Allerdings: Ich wage zu behaupten, es geht nicht ums Kreuzerl. Es geht auch nicht ums sich Hinbewegen. Nein. Es geht um die Unlust sich zu informieren. Der Debatte zu folgen. Die Pros und Contras abzuwiegen. Sich eine Meinung zu bilden. Ich wage zu behaupten, die Mehrheit hat kein Interesse an politischen Fragestellungen bzw. Prozessen, die über ihren unmittelbaren Alltag hinaus Relevanz haben (Was für die österreichischen Jugendlichen ja kürzlich recht deutlich untermauert wurde.) und entwickelt demzufolge auch keine persönliche Dringlichkeit. Weshalb der Erfolg von Volksbegehren in Österreich direkt an politische und mediale Mobilmachung gekoppelt ist. So sich nicht entsprechende Institutionen/Organisationen etc. anschließen und damit die notwendige persönliche Betroffenheit herstellen (du musst hingehen, das bist du uns/der Umwelt/den nachfolgenden Generationen/deiner politischen Heimat/deiner Nachbarschaft etc. schuldig), beschäftigt sich ein verschwindend geringer Anteil der Bevölkerung mit dem Thema bzw. der Fragestellung. Wobei zu bemerken ist, dass diese Beschäftigung großteils einer beruflichen und/oder parteipolitischen Notwendigkeit geschuldet ist - und zum kleineren Teil einem zivilgesellschaftlichen Interesse.

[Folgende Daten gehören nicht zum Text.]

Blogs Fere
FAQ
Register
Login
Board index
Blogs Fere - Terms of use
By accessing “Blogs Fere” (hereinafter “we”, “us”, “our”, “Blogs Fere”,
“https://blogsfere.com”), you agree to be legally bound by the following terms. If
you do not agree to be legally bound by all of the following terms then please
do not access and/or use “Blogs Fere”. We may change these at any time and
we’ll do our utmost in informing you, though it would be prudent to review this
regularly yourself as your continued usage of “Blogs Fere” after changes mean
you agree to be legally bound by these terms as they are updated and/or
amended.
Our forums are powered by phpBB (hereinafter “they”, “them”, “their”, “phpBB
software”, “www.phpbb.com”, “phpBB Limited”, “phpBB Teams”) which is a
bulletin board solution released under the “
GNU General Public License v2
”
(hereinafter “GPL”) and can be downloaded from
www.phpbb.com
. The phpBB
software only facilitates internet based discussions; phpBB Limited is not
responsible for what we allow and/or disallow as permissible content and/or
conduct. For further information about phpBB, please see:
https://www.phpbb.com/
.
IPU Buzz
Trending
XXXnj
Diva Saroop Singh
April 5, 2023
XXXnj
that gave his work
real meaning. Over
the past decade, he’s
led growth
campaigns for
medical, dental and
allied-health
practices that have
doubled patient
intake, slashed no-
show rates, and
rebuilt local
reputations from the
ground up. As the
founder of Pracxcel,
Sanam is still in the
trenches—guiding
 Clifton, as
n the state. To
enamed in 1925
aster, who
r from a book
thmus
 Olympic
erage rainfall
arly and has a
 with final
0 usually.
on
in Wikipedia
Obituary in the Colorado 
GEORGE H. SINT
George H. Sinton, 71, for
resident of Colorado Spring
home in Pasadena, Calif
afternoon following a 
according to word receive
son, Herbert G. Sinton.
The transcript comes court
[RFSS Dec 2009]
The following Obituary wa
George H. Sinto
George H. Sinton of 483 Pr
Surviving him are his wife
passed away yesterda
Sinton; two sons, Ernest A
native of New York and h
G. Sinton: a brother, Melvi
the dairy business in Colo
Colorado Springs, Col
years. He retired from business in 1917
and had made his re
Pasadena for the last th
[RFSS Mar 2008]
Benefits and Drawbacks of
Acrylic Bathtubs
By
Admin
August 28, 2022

Was wiederum angesichts der zunehmenden Entsolidarisierung in der Gesellschaft nicht wunder nimmt und eine logische Antwort betreffend das mangelnde Begehren nahe legt: Das Volk begehrt nicht mehr, weil vom Volk nicht mehr die Rede sein kann.

Das Volk ist mittlerweile eine durch und durch heterogene Gruppe mit ausgeprägtem ins Private tendierenden Partikularinteresse, unterfüttert von einer visionslosen, dem Pragmatismus verpflichteten Parteipolitik und einem (Aus-)Bildungssystem, das vordringlich der Reproduktion der bestehenden Eliten verpflichtet ist. Die Erwartung, dieses System mittels Volksbegehren zu verändern, scheint utopisch und also unmöglich.